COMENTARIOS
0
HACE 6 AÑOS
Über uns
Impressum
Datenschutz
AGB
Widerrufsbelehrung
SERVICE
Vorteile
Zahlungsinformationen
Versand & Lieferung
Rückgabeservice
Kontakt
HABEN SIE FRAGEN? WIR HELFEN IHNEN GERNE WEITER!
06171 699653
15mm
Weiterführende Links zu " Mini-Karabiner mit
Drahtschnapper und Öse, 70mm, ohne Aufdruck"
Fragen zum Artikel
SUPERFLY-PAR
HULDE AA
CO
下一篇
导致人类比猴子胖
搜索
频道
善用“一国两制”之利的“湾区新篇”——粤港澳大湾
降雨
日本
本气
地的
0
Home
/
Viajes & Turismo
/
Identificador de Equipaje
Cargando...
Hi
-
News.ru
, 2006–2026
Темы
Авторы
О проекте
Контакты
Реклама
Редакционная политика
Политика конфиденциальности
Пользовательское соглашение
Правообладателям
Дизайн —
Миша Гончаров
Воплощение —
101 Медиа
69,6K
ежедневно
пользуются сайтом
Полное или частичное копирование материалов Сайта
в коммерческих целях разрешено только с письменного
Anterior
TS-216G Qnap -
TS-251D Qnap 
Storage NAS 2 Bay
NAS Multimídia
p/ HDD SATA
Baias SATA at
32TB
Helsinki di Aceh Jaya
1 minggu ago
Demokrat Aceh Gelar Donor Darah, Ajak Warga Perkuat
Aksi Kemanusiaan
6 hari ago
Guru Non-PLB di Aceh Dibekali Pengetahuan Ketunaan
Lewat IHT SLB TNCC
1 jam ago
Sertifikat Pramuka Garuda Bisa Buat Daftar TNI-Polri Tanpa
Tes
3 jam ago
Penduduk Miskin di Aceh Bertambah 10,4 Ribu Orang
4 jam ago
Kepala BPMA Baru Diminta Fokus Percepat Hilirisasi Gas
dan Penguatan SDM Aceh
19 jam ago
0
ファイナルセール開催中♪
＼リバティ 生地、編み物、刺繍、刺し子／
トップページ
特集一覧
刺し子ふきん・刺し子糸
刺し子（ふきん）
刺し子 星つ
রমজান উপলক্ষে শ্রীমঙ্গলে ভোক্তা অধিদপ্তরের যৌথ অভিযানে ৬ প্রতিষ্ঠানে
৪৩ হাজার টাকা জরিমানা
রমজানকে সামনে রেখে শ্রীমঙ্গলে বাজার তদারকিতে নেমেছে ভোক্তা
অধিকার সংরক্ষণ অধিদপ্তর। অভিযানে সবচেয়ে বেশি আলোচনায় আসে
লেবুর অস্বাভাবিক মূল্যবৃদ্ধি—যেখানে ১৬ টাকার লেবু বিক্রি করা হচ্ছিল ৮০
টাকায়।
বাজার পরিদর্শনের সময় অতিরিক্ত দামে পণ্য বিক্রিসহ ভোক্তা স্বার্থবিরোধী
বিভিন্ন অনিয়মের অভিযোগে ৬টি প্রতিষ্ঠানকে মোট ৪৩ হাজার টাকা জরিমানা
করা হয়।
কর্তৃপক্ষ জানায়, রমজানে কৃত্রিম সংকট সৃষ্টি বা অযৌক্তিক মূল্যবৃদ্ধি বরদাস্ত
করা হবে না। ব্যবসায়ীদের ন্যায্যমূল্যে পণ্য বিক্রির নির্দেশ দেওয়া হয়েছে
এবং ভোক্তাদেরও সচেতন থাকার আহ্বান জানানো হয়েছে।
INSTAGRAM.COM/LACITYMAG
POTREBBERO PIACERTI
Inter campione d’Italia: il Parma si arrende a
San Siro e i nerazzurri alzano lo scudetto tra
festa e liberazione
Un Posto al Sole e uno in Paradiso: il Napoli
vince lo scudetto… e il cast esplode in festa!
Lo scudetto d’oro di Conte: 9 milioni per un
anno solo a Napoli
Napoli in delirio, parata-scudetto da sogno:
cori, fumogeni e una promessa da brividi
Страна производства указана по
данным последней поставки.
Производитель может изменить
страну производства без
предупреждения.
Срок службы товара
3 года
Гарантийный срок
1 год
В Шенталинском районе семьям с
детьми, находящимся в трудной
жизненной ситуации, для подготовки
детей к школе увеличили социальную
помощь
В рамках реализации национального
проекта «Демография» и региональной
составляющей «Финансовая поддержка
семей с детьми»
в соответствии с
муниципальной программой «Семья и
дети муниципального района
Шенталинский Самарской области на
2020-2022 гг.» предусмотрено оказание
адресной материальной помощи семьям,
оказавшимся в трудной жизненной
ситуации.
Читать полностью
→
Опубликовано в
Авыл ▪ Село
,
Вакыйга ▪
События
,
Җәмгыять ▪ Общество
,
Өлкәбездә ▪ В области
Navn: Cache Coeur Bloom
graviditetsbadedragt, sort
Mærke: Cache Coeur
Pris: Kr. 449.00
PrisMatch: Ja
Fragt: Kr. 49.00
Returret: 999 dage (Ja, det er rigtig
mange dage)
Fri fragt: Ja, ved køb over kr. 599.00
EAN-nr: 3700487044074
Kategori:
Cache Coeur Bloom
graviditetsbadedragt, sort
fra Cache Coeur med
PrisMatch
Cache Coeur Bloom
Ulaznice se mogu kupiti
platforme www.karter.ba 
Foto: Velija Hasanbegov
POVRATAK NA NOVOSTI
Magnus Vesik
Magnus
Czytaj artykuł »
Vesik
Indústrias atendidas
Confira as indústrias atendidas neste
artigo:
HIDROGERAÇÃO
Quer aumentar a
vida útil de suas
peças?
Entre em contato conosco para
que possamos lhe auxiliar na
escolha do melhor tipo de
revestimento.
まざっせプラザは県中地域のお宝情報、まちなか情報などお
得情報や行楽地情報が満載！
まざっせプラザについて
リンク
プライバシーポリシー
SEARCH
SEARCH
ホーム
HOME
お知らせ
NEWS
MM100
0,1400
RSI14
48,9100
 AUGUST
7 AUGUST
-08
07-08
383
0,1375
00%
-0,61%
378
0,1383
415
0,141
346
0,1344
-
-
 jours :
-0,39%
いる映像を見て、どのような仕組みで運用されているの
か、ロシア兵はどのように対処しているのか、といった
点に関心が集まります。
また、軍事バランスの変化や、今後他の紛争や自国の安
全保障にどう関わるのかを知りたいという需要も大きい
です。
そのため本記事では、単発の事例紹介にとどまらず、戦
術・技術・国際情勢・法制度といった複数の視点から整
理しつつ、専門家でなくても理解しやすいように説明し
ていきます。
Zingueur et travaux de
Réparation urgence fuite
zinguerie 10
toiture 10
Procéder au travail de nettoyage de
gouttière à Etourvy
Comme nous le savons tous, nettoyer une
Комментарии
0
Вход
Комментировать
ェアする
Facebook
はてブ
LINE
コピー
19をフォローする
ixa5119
====
## What you should do
Repeat the whole listing exactly.

## Response box
COMENTARIOS
0
HACE 6 AÑOS
Über uns
Impressum
Datenschutz
AGB
Widerrufsbelehrung
SERVICE
Vorteile
Zahlungsinformationen
Versand & Lieferung
Rückgabeservice
Kontakt
HABEN SIE FRAGEN? WIR HELFEN IHNEN GERNE WEITER!
06171 699653
15mm
Weiterführende Links zu " Mini-Karabiner mit
Drahtschnapper und Öse, 70mm, ohne Aufdruck"
Fragen zum Artikel
SUPERFLY-PAR
HULDE AA
CO
下一篇
导致人类比猴子胖
搜索
频道
善用“一国两制”之利的“湾区新篇”——粤港澳大湾
降雨
日本
本气
地的
0
Home
/
Viajes & Turismo
/
Identificador de Equipaje
Cargando...
Hi
-
News.ru
, 2006–2026
Темы
Авторы
О проекте
Контакты
Реклама
Редакционная политика
Политика конфиденциальности
Пользовательское соглашение
Правообладателям
Дизайн —
Миша Гончаров
Воплощение —
101 Медиа
69,6K
ежедневно
пользуются сайтом
Полное или частичное копирование материалов Сайта
в коммерческих целях разрешено только с письменного
Anterior
TS-216G Qnap -
TS-251D Qnap 
Storage NAS 2 Bay
NAS Multimídia
p/ HDD SATA
Baias SATA at
32TB
Helsinki di Aceh Jaya
1 minggu ago
Demokrat Aceh Gelar Donor Darah, Ajak Warga Perkuat
Aksi Kemanusiaan
6 hari ago
Guru Non-PLB di Aceh Dibekali Pengetahuan Ketunaan
Lewat IHT SLB TNCC
1 jam ago
Sertifikat Pramuka Garuda Bisa Buat Daftar TNI-Polri Tanpa
Tes
3 jam ago
Penduduk Miskin di Aceh Bertambah 10,4 Ribu Orang
4 jam ago
Kepala BPMA Baru Diminta Fokus Percepat Hilirisasi Gas
dan Penguatan SDM Aceh
19 jam ago
0
ファイナルセール開催中♪
＼リバティ 生地、編み物、刺繍、刺し子／
トップページ
特集一覧
刺し子ふきん・刺し子糸
刺し子（ふきん）
刺し子 星つ
রমজান উপলক্ষে শ্রীমঙ্গলে ভোক্তা অধিদপ্তরের যৌথ অভিযানে ৬ প্রতিষ্ঠানে
৪৩ হাজার টাকা জরিমানা
রমজানকে সামনে রেখে শ্রীমঙ্গলে বাজার তদারকিতে নেমেছে ভোক্তা
অধিকার সংরক্ষণ অধিদপ্তর। অভিযানে সবচেয়ে বেশি আলোচনায় আসে
লেবুর অস্বাভাবিক মূল্যবৃদ্ধি—যেখানে ১৬ টাকার লেবু বিক্রি করা হচ্ছিল ৮০
টাকায়।
বাজার পরিদর্শনের সময় অতিরিক্ত দামে পণ্য বিক্রিসহ ভোক্তা স্বার্থবিরোধী
বিভিন্ন অনিয়মের অভিযোগে ৬টি প্রতিষ্ঠানকে মোট ৪৩ হাজার টাকা জরিমানা
করা হয়।
কর্তৃপক্ষ জানায়, রমজানে কৃত্রিম সংকট সৃষ্টি বা অযৌক্তিক মূল্যবৃদ্ধি বরদাস্ত
করা হবে না। ব্যবসায়ীদের ন্যায্যমূল্যে পণ্য বিক্রির নির্দেশ দেওয়া হয়েছে
এবং ভোক্তাদেরও সচেতন থাকার আহ্বান জানানো হয়েছে।
INSTAGRAM.COM/LACITYMAG
POTREBBERO PIACERTI
Inter campione d’Italia: il Parma si arrende a
San Siro e i nerazzurri alzano lo scudetto tra
festa e liberazione
Un Posto al Sole e uno in Paradiso: il Napoli
vince lo scudetto… e il cast esplode in festa!
Lo scudetto d’oro di Conte: 9 milioni per un
anno solo a Napoli
Napoli in delirio, parata-scudetto da sogno:
cori, fumogeni e una promessa da brividi
Страна производства указана по
данным последней поставки.
Производитель может изменить
страну производства без
предупреждения.
Срок службы товара
3 года
Гарантийный срок
1 год
В Шенталинском районе семьям с
детьми, находящимся в трудной
жизненной ситуации, для подготовки
детей к школе увеличили социальную
помощь
В рамках реализации национального
проекта «Демография» и региональной
составляющей «Финансовая поддержка
семей с детьми»
в соответствии с
муниципальной программой «Семья и
дети муниципального района
Шенталинский Самарской области на
2020-2022 гг.» предусмотрено оказание
адресной материальной помощи семьям,
оказавшимся в трудной жизненной
ситуации.
Читать полностью
→
Опубликовано в
Авыл ▪ Село
,
Вакыйга ▪
События
,
Җәмгыять ▪ Общество
,
Өлкәбездә ▪ В области
Navn: Cache Coeur Bloom
graviditetsbadedragt, sort
Mærke: Cache Coeur
Pris: Kr. 449.00
PrisMatch: Ja
Fragt: Kr. 49.00
Returret: 999 dage (Ja, det er rigtig
mange dage)
Fri fragt: Ja, ved køb over kr. 599.00
EAN-nr: 3700487044074
Kategori:
Cache Coeur Bloom
graviditetsbadedragt, sort
fra Cache Coeur med
PrisMatch
Cache Coeur Bloom
Ulaznice se mogu kupiti
platforme www.karter.ba 
Foto: Velija Hasanbegov
POVRATAK NA NOVOSTI
Magnus Vesik
Magnus
Czytaj artykuł »
Vesik
Indústrias atendidas
Confira as indústrias atendidas neste
artigo:
HIDROGERAÇÃO
Quer aumentar a
vida útil de suas
peças?
Entre em contato conosco para
que possamos lhe auxiliar na
escolha do melhor tipo de
revestimento.
まざっせプラザは県中地域のお宝情報、まちなか情報などお
得情報や行楽地情報が満載！
まざっせプラザについて
リンク
プライバシーポリシー
SEARCH
SEARCH
ホーム
HOME
お知らせ
NEWS
MM100
0,1400
RSI14
48,9100
 AUGUST
7 AUGUST
-08
07-08
383
0,1375
00%
-0,61%
378
0,1383
415
0,141
346
0,1344
-
-
 jours :
-0,39%
いる映像を見て、どのような仕組みで運用されているの
か、ロシア兵はどのように対処しているのか、といった
点に関心が集まります。
また、軍事バランスの変化や、今後他の紛争や自国の安
全保障にどう関わるのかを知りたいという需要も大きい
です。
そのため本記事では、単発の事例紹介にとどまらず、戦
術・技術・国際情勢・法制度といった複数の視点から整
理しつつ、専門家でなくても理解しやすいように説明し
ていきます。
Zingueur et travaux de
Réparation urgence fuite
zinguerie 10
toiture 10
Procéder au travail de nettoyage de
gouttière à Etourvy
Comme nous le savons tous, nettoyer une
Комментарии
0
Вход
Комментировать
ェアする
Facebook
はてブ
LINE
コピー
19をフォローする
ixa5119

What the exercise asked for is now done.